> ACTIVITY
In the material below, some lines carry "SundayMondayTuesdayWednesdayThursdayFrid". Copy each such line.

EXTRACTED DATA START

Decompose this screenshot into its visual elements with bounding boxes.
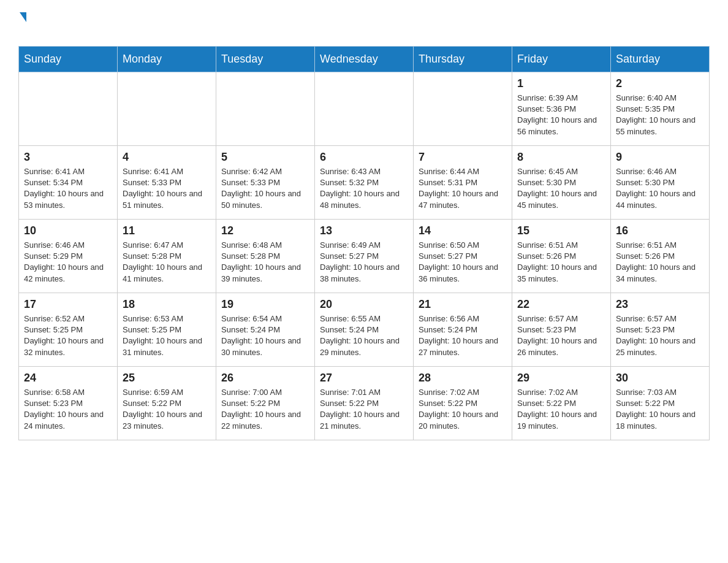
calendar-cell: 17Sunrise: 6:52 AM Sunset: 5:25 PM Dayli…: [19, 293, 118, 367]
day-info: Sunrise: 6:51 AM Sunset: 5:26 PM Dayligh…: [517, 240, 605, 285]
day-info: Sunrise: 6:40 AM Sunset: 5:35 PM Dayligh…: [616, 93, 704, 137]
calendar-cell: 29Sunrise: 7:02 AM Sunset: 5:22 PM Dayli…: [512, 367, 611, 440]
week-row-3: 10Sunrise: 6:46 AM Sunset: 5:29 PM Dayli…: [19, 220, 710, 293]
day-info: Sunrise: 6:48 AM Sunset: 5:28 PM Dayligh…: [221, 240, 309, 285]
day-info: Sunrise: 6:56 AM Sunset: 5:24 PM Dayligh…: [419, 313, 507, 358]
day-info: Sunrise: 6:49 AM Sunset: 5:27 PM Dayligh…: [320, 240, 408, 285]
day-info: Sunrise: 6:58 AM Sunset: 5:23 PM Dayligh…: [24, 387, 112, 432]
day-number: 20: [320, 298, 408, 311]
day-number: 3: [24, 151, 112, 164]
calendar-cell: 28Sunrise: 7:02 AM Sunset: 5:22 PM Dayli…: [414, 367, 512, 440]
day-number: 12: [221, 224, 309, 237]
calendar-cell: 18Sunrise: 6:53 AM Sunset: 5:25 PM Dayli…: [118, 293, 216, 367]
day-number: 19: [221, 298, 309, 311]
day-number: 16: [616, 224, 704, 237]
day-number: 23: [616, 298, 704, 311]
day-info: Sunrise: 6:57 AM Sunset: 5:23 PM Dayligh…: [616, 313, 704, 358]
calendar-cell: 7Sunrise: 6:44 AM Sunset: 5:31 PM Daylig…: [414, 146, 512, 220]
day-number: 28: [419, 372, 507, 385]
calendar-cell: 30Sunrise: 7:03 AM Sunset: 5:22 PM Dayli…: [611, 367, 710, 440]
day-number: 5: [221, 151, 309, 164]
calendar-table: SundayMondayTuesdayWednesdayThursdayFrid…: [18, 46, 710, 440]
day-number: 26: [221, 372, 309, 385]
calendar-cell: [414, 72, 512, 146]
day-info: Sunrise: 7:03 AM Sunset: 5:22 PM Dayligh…: [616, 387, 704, 432]
calendar-cell: 10Sunrise: 6:46 AM Sunset: 5:29 PM Dayli…: [19, 220, 118, 293]
calendar-cell: 9Sunrise: 6:46 AM Sunset: 5:30 PM Daylig…: [611, 146, 710, 220]
calendar-cell: 16Sunrise: 6:51 AM Sunset: 5:26 PM Dayli…: [611, 220, 710, 293]
calendar-cell: [118, 72, 216, 146]
calendar-cell: 24Sunrise: 6:58 AM Sunset: 5:23 PM Dayli…: [19, 367, 118, 440]
day-number: 25: [123, 372, 211, 385]
week-row-5: 24Sunrise: 6:58 AM Sunset: 5:23 PM Dayli…: [19, 367, 710, 440]
week-row-1: 1Sunrise: 6:39 AM Sunset: 5:36 PM Daylig…: [19, 72, 710, 146]
calendar-cell: 20Sunrise: 6:55 AM Sunset: 5:24 PM Dayli…: [315, 293, 414, 367]
day-info: Sunrise: 7:02 AM Sunset: 5:22 PM Dayligh…: [419, 387, 507, 432]
day-number: 8: [517, 151, 605, 164]
day-info: Sunrise: 6:52 AM Sunset: 5:25 PM Dayligh…: [24, 313, 112, 358]
calendar-cell: 15Sunrise: 6:51 AM Sunset: 5:26 PM Dayli…: [512, 220, 611, 293]
weekday-sunday: Sunday: [19, 47, 118, 72]
calendar-cell: 21Sunrise: 6:56 AM Sunset: 5:24 PM Dayli…: [414, 293, 512, 367]
weekday-thursday: Thursday: [414, 47, 512, 72]
calendar-cell: 11Sunrise: 6:47 AM Sunset: 5:28 PM Dayli…: [118, 220, 216, 293]
calendar-cell: [19, 72, 118, 146]
weekday-monday: Monday: [118, 47, 216, 72]
day-info: Sunrise: 6:42 AM Sunset: 5:33 PM Dayligh…: [221, 166, 309, 211]
week-row-4: 17Sunrise: 6:52 AM Sunset: 5:25 PM Dayli…: [19, 293, 710, 367]
weekday-friday: Friday: [512, 47, 611, 72]
day-info: Sunrise: 6:44 AM Sunset: 5:31 PM Dayligh…: [419, 166, 507, 211]
day-info: Sunrise: 6:57 AM Sunset: 5:23 PM Dayligh…: [517, 313, 605, 358]
day-info: Sunrise: 6:54 AM Sunset: 5:24 PM Dayligh…: [221, 313, 309, 358]
day-info: Sunrise: 6:41 AM Sunset: 5:34 PM Dayligh…: [24, 166, 112, 211]
weekday-tuesday: Tuesday: [216, 47, 315, 72]
weekday-saturday: Saturday: [611, 47, 710, 72]
day-number: 6: [320, 151, 408, 164]
calendar-cell: 25Sunrise: 6:59 AM Sunset: 5:22 PM Dayli…: [118, 367, 216, 440]
calendar-cell: 5Sunrise: 6:42 AM Sunset: 5:33 PM Daylig…: [216, 146, 315, 220]
calendar-cell: 1Sunrise: 6:39 AM Sunset: 5:36 PM Daylig…: [512, 72, 611, 146]
calendar-cell: 3Sunrise: 6:41 AM Sunset: 5:34 PM Daylig…: [19, 146, 118, 220]
calendar-cell: 6Sunrise: 6:43 AM Sunset: 5:32 PM Daylig…: [315, 146, 414, 220]
weekday-header-row: SundayMondayTuesdayWednesdayThursdayFrid…: [19, 47, 710, 72]
calendar-cell: [315, 72, 414, 146]
day-number: 14: [419, 224, 507, 237]
day-number: 29: [517, 372, 605, 385]
day-info: Sunrise: 6:50 AM Sunset: 5:27 PM Dayligh…: [419, 240, 507, 285]
day-number: 4: [123, 151, 211, 164]
calendar-cell: 4Sunrise: 6:41 AM Sunset: 5:33 PM Daylig…: [118, 146, 216, 220]
day-info: Sunrise: 6:46 AM Sunset: 5:29 PM Dayligh…: [24, 240, 112, 285]
day-info: Sunrise: 6:51 AM Sunset: 5:26 PM Dayligh…: [616, 240, 704, 285]
calendar-header: SundayMondayTuesdayWednesdayThursdayFrid…: [19, 47, 710, 72]
page-header: [18, 12, 710, 40]
calendar-cell: 8Sunrise: 6:45 AM Sunset: 5:30 PM Daylig…: [512, 146, 611, 220]
calendar-cell: 26Sunrise: 7:00 AM Sunset: 5:22 PM Dayli…: [216, 367, 315, 440]
day-number: 17: [24, 298, 112, 311]
calendar-cell: 13Sunrise: 6:49 AM Sunset: 5:27 PM Dayli…: [315, 220, 414, 293]
weekday-wednesday: Wednesday: [315, 47, 414, 72]
day-info: Sunrise: 7:00 AM Sunset: 5:22 PM Dayligh…: [221, 387, 309, 432]
calendar-cell: 19Sunrise: 6:54 AM Sunset: 5:24 PM Dayli…: [216, 293, 315, 367]
day-number: 27: [320, 372, 408, 385]
day-number: 7: [419, 151, 507, 164]
day-info: Sunrise: 6:41 AM Sunset: 5:33 PM Dayligh…: [123, 166, 211, 211]
day-number: 21: [419, 298, 507, 311]
day-info: Sunrise: 6:53 AM Sunset: 5:25 PM Dayligh…: [123, 313, 211, 358]
day-info: Sunrise: 6:59 AM Sunset: 5:22 PM Dayligh…: [123, 387, 211, 432]
logo: [18, 12, 26, 40]
calendar-cell: 23Sunrise: 6:57 AM Sunset: 5:23 PM Dayli…: [611, 293, 710, 367]
day-number: 18: [123, 298, 211, 311]
calendar-cell: 27Sunrise: 7:01 AM Sunset: 5:22 PM Dayli…: [315, 367, 414, 440]
day-number: 2: [616, 77, 704, 90]
day-info: Sunrise: 6:47 AM Sunset: 5:28 PM Dayligh…: [123, 240, 211, 285]
day-number: 10: [24, 224, 112, 237]
day-info: Sunrise: 6:55 AM Sunset: 5:24 PM Dayligh…: [320, 313, 408, 358]
day-number: 13: [320, 224, 408, 237]
day-number: 22: [517, 298, 605, 311]
calendar-cell: [216, 72, 315, 146]
day-number: 15: [517, 224, 605, 237]
calendar-cell: 12Sunrise: 6:48 AM Sunset: 5:28 PM Dayli…: [216, 220, 315, 293]
day-info: Sunrise: 7:02 AM Sunset: 5:22 PM Dayligh…: [517, 387, 605, 432]
day-number: 24: [24, 372, 112, 385]
calendar-cell: 22Sunrise: 6:57 AM Sunset: 5:23 PM Dayli…: [512, 293, 611, 367]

EXTRACTED DATA END

> EXPECTED ANSWER
calendar-table: SundayMondayTuesdayWednesdayThursdayFrid…: [18, 46, 710, 440]
weekday-header-row: SundayMondayTuesdayWednesdayThursdayFrid…: [19, 47, 710, 72]
calendar-header: SundayMondayTuesdayWednesdayThursdayFrid…: [19, 47, 710, 72]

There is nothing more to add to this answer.